Growli

Getting it to bloom

Why won't my Japanese Cedar Bonsai bloom? (and how to make it flower)

Also called Japanese Cedar Bonsai, Sugi (Cryptomeria japonica).

More about japanese cedar bonsai

About Japanese Cedar Bonsai

Cryptomeria japonica · also called Japanese Cedar Bonsai, Sugi · flowering

Japanese Cedar, or Sugi, is Japan's national tree, grown as bonsai for its spiralled awl-shaped needles, soft texture, and reddish, shredding bark. An evergreen outdoor conifer, it likes full sun to light shade, steady moisture, and good humidity. Some cultivars bronze attractively in winter cold. It back-buds well, making it cooperative for shaping.

Plant type: flowering

Watch for — Inner foliage dieback: Dense outer growth shades the interior, causing needle drop and gaps. Thin the canopy to admit light, taking advantage of its willingness to back-bud.

The reasons japanese cedar bonsai isn't blooming

Almost every non-blooming japanese cedar bonsai traces back to one of these, roughly in order of how common they are:

  1. Too little sun — most of these need full sun (or very bright light) to flower well; shade gives leaves, not blooms.
  2. Too much nitrogen feed, driving lush foliage at the expense of flowers (very common with general or lawn feeds).
  3. The plant has not been deadheaded, so it stops flowering once it sets seed.
  4. Irregular watering — drought or waterlogging at the budding stage makes buds abort.
  5. It is still too young or was checked by a transplant and is rebuilding before flowering.

Feeding japanese cedar bonsai a high-nitrogen general feed and growing it in too little sun — you get a big leafy plant and almost no flowers.

The fix — how to get japanese cedar bonsai to flower

  1. Maximise sun. Give japanese cedar bonsai the sunniest spot you have — for most bedding and fruiting plants, more direct light directly means more flowers.
  2. Switch the feed. Move off high-nitrogen feeds and use a higher-potassium "bloom" or tomato-type feed as it comes into flower.
  3. Deadhead regularly. Remove spent flowers often to keep it producing more rather than stopping to set seed.
  4. Water consistently. Keep moisture even through budding and flowering — drought-then-flood swings make buds drop.

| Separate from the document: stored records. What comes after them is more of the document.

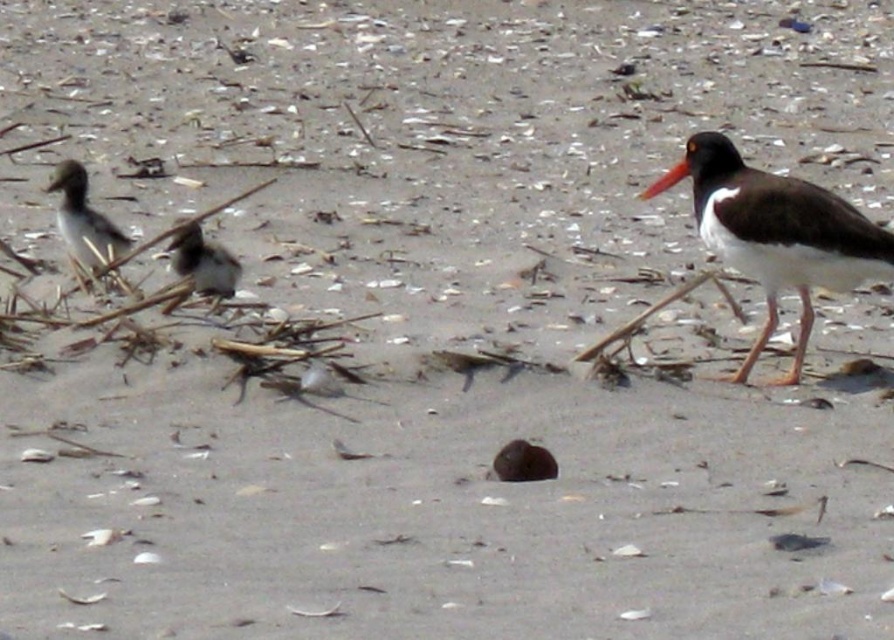 Question: Can you confirm if brown feathered bird at right is positioned below orange beak at right?

Choices:
 (A) yes
 (B) no

Answer: (A)

Question: Is brown feathered bird at right to the right of brown speckled feathers at center from the viewer's perspective?

Choices:
 (A) yes
 (B) no

Answer: (A)

Question: Which of the following is the farthest from the observer?

Choices:
 (A) (212, 266)
 (B) (646, 196)
 (C) (808, 250)

Answer: (A)

Question: Which object is closer to the camera taking this photo?

Choices:
 (A) orange beak at right
 (B) brown feathered bird at right

Answer: (B)

Question: Considering the real-world distances, which object is farthest from the brown feathered bird at left?

Choices:
 (A) brown speckled feathers at center
 (B) orange beak at right

Answer: (B)

Question: Can you confirm if brown feathered bird at right is thinner than brown feathered bird at left?

Choices:
 (A) no
 (B) yes

Answer: (A) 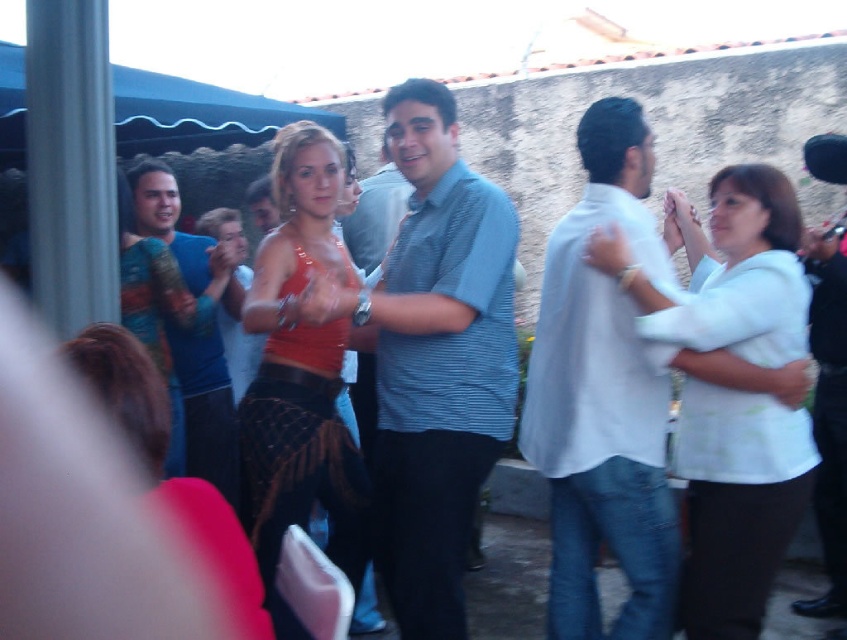 Question: Is blue striped shirt at center closer to the viewer compared to white cotton shirt at center?

Choices:
 (A) yes
 (B) no

Answer: (A)

Question: Which of the following is the closest to the observer?

Choices:
 (A) white cotton shirt at center
 (B) white matte shirt at right
 (C) blue striped shirt at center
 (D) matte orange tank top at center

Answer: (D)

Question: Which object is farther from the camera taking this photo?

Choices:
 (A) white cotton shirt at center
 (B) blue textured shirt at left

Answer: (B)

Question: Which is farther from the white matte shirt at right?

Choices:
 (A) white cotton shirt at center
 (B) blue textured shirt at left
 (C) blue striped shirt at center

Answer: (B)

Question: Can you confirm if blue striped shirt at center is positioned to the right of white matte shirt at right?

Choices:
 (A) no
 (B) yes

Answer: (A)

Question: Is white cotton shirt at center below matte orange tank top at center?

Choices:
 (A) no
 (B) yes

Answer: (B) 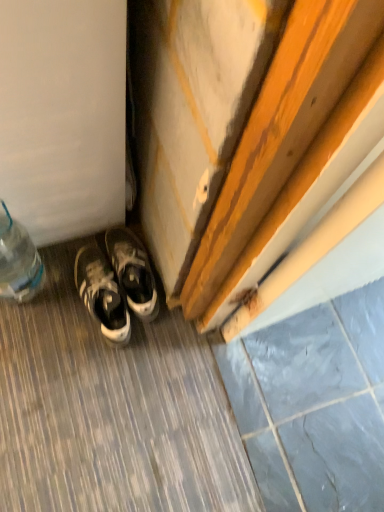 Question: Is clear plastic bottle at lower left not close to white leather sneakers at lower left?

Choices:
 (A) no
 (B) yes

Answer: (A)

Question: Is clear plastic bottle at lower left behind white leather sneakers at lower left?

Choices:
 (A) yes
 (B) no

Answer: (B)

Question: From a real-world perspective, does clear plastic bottle at lower left sit lower than white leather sneakers at lower left?

Choices:
 (A) yes
 (B) no

Answer: (B)

Question: Can you confirm if clear plastic bottle at lower left is bigger than white leather sneakers at lower left?

Choices:
 (A) no
 (B) yes

Answer: (B)

Question: Is clear plastic bottle at lower left facing towards white leather sneakers at lower left?

Choices:
 (A) no
 (B) yes

Answer: (A)

Question: Considering the relative sizes of clear plastic bottle at lower left and white leather sneakers at lower left in the image provided, is clear plastic bottle at lower left smaller than white leather sneakers at lower left?

Choices:
 (A) no
 (B) yes

Answer: (A)

Question: Considering the relative sizes of white leather sneakers at lower left and clear plastic bottle at lower left in the image provided, is white leather sneakers at lower left thinner than clear plastic bottle at lower left?

Choices:
 (A) yes
 (B) no

Answer: (B)

Question: Does white leather sneakers at lower left have a greater width compared to clear plastic bottle at lower left?

Choices:
 (A) no
 (B) yes

Answer: (B)

Question: From a real-world perspective, does white leather sneakers at lower left sit lower than clear plastic bottle at lower left?

Choices:
 (A) no
 (B) yes

Answer: (B)

Question: Is white leather sneakers at lower left bigger than clear plastic bottle at lower left?

Choices:
 (A) no
 (B) yes

Answer: (A)

Question: Could you tell me if white leather sneakers at lower left is facing clear plastic bottle at lower left?

Choices:
 (A) yes
 (B) no

Answer: (B)

Question: Is white leather sneakers at lower left positioned in front of clear plastic bottle at lower left?

Choices:
 (A) no
 (B) yes

Answer: (A)

Question: Is gray stone tile at lower right beside white leather sneakers at lower left?

Choices:
 (A) yes
 (B) no

Answer: (B) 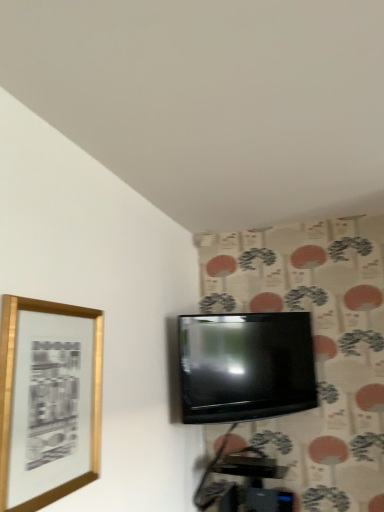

Light and feeding do most of the heavy lifting here. Dial in the spot with the light guide for japanese cedar bonsai and get the feeding right with the japanese cedar bonsai fertilising schedule — the wrong feed (too much nitrogen) is one of the most common silent reasons a healthy plant makes leaves instead of flowers.

Bloom season and what to expect

Japanese Cedar Bonsai flowers across its growing season (mostly summer) and, kept fed and deadheaded, can bloom for many weeks or right up to frost.

Post-bloom care so it flowers again

Deadhead, keep feeding lightly, and many will rebloom; collect seed from the best plants at the end of the season if you want to grow them again.

For everything else this plant needs day to day, see the full japanese cedar bonsai care brief and its watering schedule — a stressed, badly watered plant rarely has the energy to flower at all.

Japanese Cedar Bonsai blooming — frequently asked questions

Why won't my japanese cedar bonsai flower?

Japanese Cedar Bonsai blooms on the season's growth given enough sun, warmth and the right feed — there is no cold or photoperiod trick, just good growing conditions and a bloom-leaning feed. The most common reason it is not happening: Too little sun — most of these need full sun (or very bright light) to flower well; shade gives leaves, not blooms.

How do I make japanese cedar bonsai bloom?

Give japanese cedar bonsai the sunniest spot you have — for most bedding and fruiting plants, more direct light directly means more flowers. Move off high-nitrogen feeds and use a higher-potassium "bloom" or tomato-type feed as it comes into flower.

When does japanese cedar bonsai normally bloom?

Japanese Cedar Bonsai flowers across its growing season (mostly summer) and, kept fed and deadheaded, can bloom for many weeks or right up to frost.

What should I do with japanese cedar bonsai after it flowers?

Deadhead, keep feeding lightly, and many will rebloom; collect seed from the best plants at the end of the season if you want to grow them again.

What is the single biggest mistake stopping japanese cedar bonsai flowering?

Feeding japanese cedar bonsai a high-nitrogen general feed and growing it in too little sun — you get a big leafy plant and almost no flowers.